Monday, November 24, 2003


According to an analysis by the Democratic staff of the Senate Health, Education, Labor and Pension Committee, says the LA Times, many seniors would fare worse under the Medicare legislation now before the Senate than they do now.

Over 2.6 million could lose their employer-based retiree health benefits under the plan, while nearly 6.3 million would pay more for drugs and just under 1.6 million would pay higher premiums for Medicare Part B coverage based on their income. (The Times article includes a state-by-state listing.)

The New Republic calls the bill "the second biggest scam in Washington," noting that final language of the 600-page bill wasn't issued until this past Thursday but the Republican leadership pushed for a vote immediately. I suspect they were hoping no one would have time to notice what crap it is and the GOP could crow to seniors "we're the ones who got you a prescription drug benefit!"

Even so, they had to resort to some slimy tricks to get it past a reluctant House. Normally, once a bill is called for a vote, members have 15 minutes to record their vote. At that time, the bill was going down to defeat 216-218 at the hands of an unusual coalition of liberals objecting to the impact on seniors and the attempt to push people into private insurance joined with conservatives up in arms about giving a prescription benefit at all.

But the Republican leaders, sweating blood to do the bidding of the pharmaceutical and insurance industries, refused to close the vote.

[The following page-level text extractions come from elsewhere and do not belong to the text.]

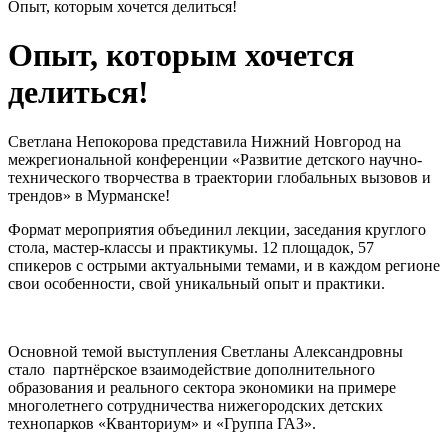
Опыт, которым хочется делиться!
Опыт, которым хочется
делиться!
Светлана Непокорова представила Нижний Новгород на
межрегиональной конференции «Развитие детского научно-
технического творчества в траектории глобальных вызовов и
трендов» в Мурманске!
Формат мероприятия объединил лекции, заседания круглого
стола, мастер-классы и практикумы. 12 площадок, 57
спикеров с острыми актуальными темами, и в каждом регионе
свои особенности, свой уникальный опыт и практики.
Основной темой выступления Светланы Александровны
стало партнёрское взаимодействие дополнительного
образования и реального сектора экономики на примере
многолетнего сотрудничества нижегородских детских
технопарков «Кванториум» и «Группа ГАЗ».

Instead, they coaxed, lobbied, cajoled, and threatened for three hours in the longest roll call vote in House history until they got a few wavering souls to switch their "nay" to "aye." The total was now 215-210 in favor of passage and WHAM! voting closed.

The bill's prospects in the Senate aren't clear but as of this writing the predictions I've seen are it will pass. Majority Leader Bill Frist is calling for a vote on Monday and it appears he'll get the 60 votes he needs to close off debate. Which will be a tragedy.

Truth in Politics Dept.: House Speaker Dennis Hastert, asked specifically whether the bill would guarantee lower costs for seniors a decade from now, refused to commit. "I'm guaranteeing that this is a chance to change health care, to give people more options, to be able to give them a choice," he said.

True. A Hobson's choice. Or, perhaps more exactly, the choice to be worse off than they are now, or to be even worse off than that.